Two recent studies were undertaken to further assess the effectiveness of the NICHD protocol. In a British study by Lamb, Sternberg, Aldridge, Pearson, Stewart et al. (2009), the NICHD protocol was compared with the widely recognized Memorandum of Good Practice (“standard protocol”) currently in use in Britain. The goal of the study was to determine whether the use of the NICHD protocol would yield further improvements with respect to the amount of quality information from alleged victims of child sexual abuse acquired in interviews. In a 2009 Québec study by Cyr & Lamb, the authors aimed to provide evidence of the applicability of the NICHD protocol to French-speaking children and the replication of findings when interviewers were not trained and supervised by the protocol developers.
Both studies used a group of NICHD protocol guided interviews matched with either a group of non-protocol guided interviews (Québec study) or standard protocol guided interviews (British study). In the Québec study, 83 NICHD protocol guided interviews carried out by police officers and social workers were matched with the same number of non-protocol guided interviews for children aged 3-13 referred to police or child protection services following an allegation of sexual abuse. In the British study, 50 NICHD protocol guided interviews carried out by police officers were matched with a sample of 50 standard protocol guided interviews for alleged child victims of sexual abuse aged 4-13.
Both studies reveal that when the NICHD protocol was used, there were significantly fewer substantive interviewer utterances, approximately three times more open invitations, half the number of directive questions, half the number of risky recognition prompts (option-posing and suggestive prompts), and more recall prompts than the standard interviews. In both studies the NICHD protocol yielded more detailed information from the children: approximately four times the number of details through invitations and approximately half through directive questions.

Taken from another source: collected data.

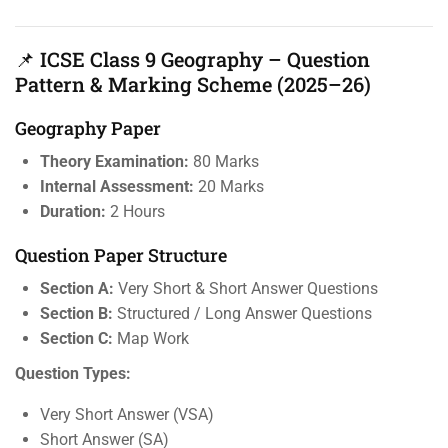
📌 ICSE Class 9 Geography – Question
Pattern & Marking Scheme (2025–26)
Geography Paper
Theory Examination:
80 Marks
Internal Assessment:
20 Marks
Duration:
2 Hours
Question Paper Structure
Section A:
Very Short & Short Answer Questions
Section B:
Structured / Long Answer Questions
Section C:
Map Work
Question Types:
Very Short Answer (VSA)
Short Answer (SA)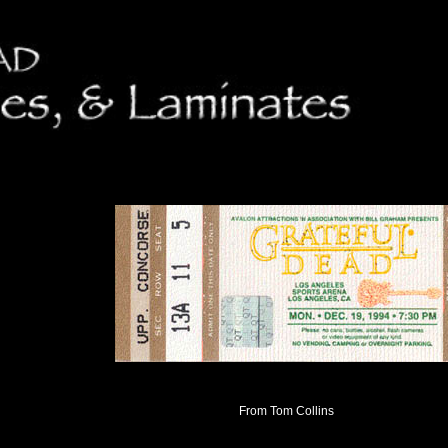
From Tom Collins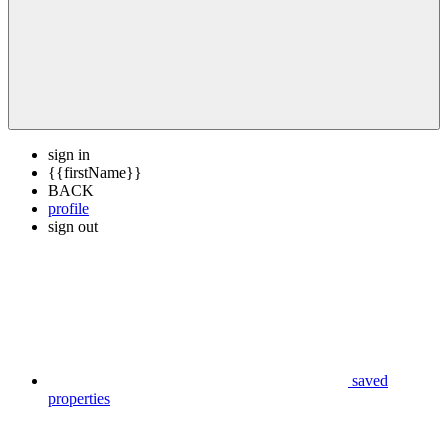
sign in
{{firstName}}
BACK
profile
sign out
saved
properties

Findings from both studies reaffirm convincingly the utility of the NICHD protocol for interviewing young alleged victims of sexual abuse. The British study concluded that the NICHD protocol facilitates best-practice interview procedures that lead to better quality information from alleged victims than the oft-touted Memorandum of Good Practice used as the standard protocol. The authors argue that this may be due to the NICHD protocol’s greater specificity, concreteness, emphasis on on-going supervision and feedback, and the pre-substantive part of the interview that allows children to practice responses to open-ended questions. However, authors of both studies assert the importance of extensive training and direct, immediate and ongoing feedback for interviewers using the NICHD protocol.
The two studies were based on a design that matched interviews prior to and after training in the NICHD protocol based on the children’s age, the child-perpetrator relationship, and the type and frequency of abuse. The final sample size was 100 interviews in the British study (n=50 prior; n=50 post; age 4-13) and 166 interviews in the Québec study (n=83 prior; n=83 post; age 3-13).

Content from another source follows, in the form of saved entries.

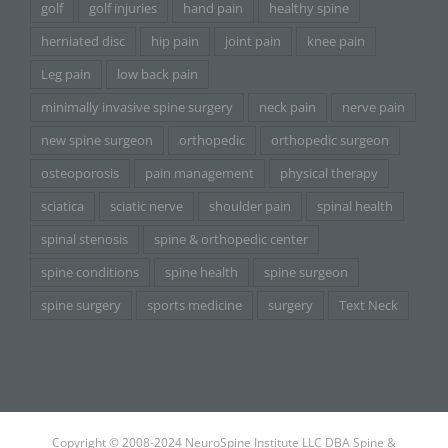
golf
golf injuries
hand pain
healthy spine
herniated disc
hip pain
joint pain
knee pain
Leg pain
low back pain
minimally invasive spine surgery
neck pain
nerve pain
new spine surgeon
orthopedic
orthopedic surgeon
osteoporosis
pain management
physical therapy
sciatica
sciatic nerve
shoulder pain
spinal health
spinal stenosis
spine & orthopedic center
spine conditions
spine health
spine surgeon
spine surgery
sports medicine
surgery
Text Neck
Copyright © 2008-2024 NeuroSpine Institute LLC DBA Spine &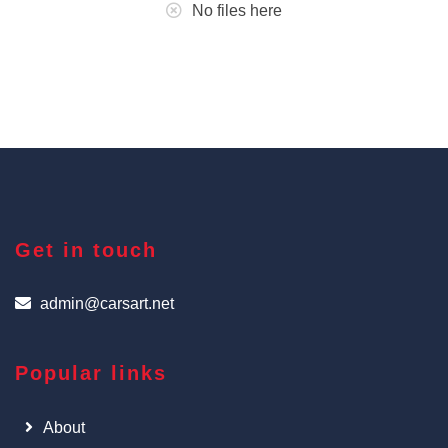
No files here
Get in touch
admin@carsart.net
Popular links
About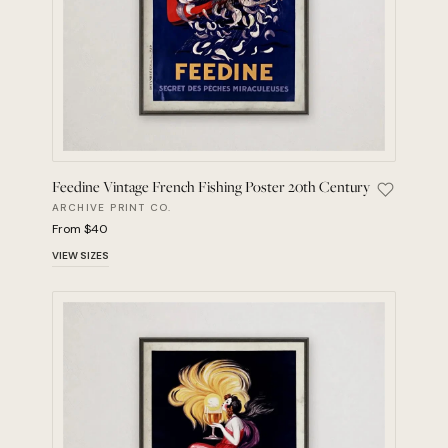
Feedine Vintage French Fishing Poster 20th Century
Save Feed
ARCHIVE PRINT CO.
From $40
VIEW SIZES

In the British study, the interviewers were police officers who had less than a year of experience in conducting investigative interviews. In contrast, the Québec study involved police officers and social workers with over 3 years of experience. Both studies had a portion of the interviews coded by two raters, with excellent intra-class coefficient for inter-rater agreement on the classification of utterances (British study: 0.96; Québec study: 0.99).
Limitations of the studies include the short time span between the training and the interviews, the exclusion of interviews that did not follow the NICHD protocol, and the lack of specificity regarding the blindness of the raters in the Québec study.
The Canadian study is considered noteworthy in that it is the first to include interviewers who were not trained and supervised by the developers of the NICHD protocol tool; therefore the authors assert its applicability in other parts of Québec and in other French-speaking countries. Authors of the British study contend that while previous studies demonstrate the value of the NICHD protocol, this study is the strongest test of the NICHD protocol’s ability to improve upon a universally recognized protocol in widespread use at the time.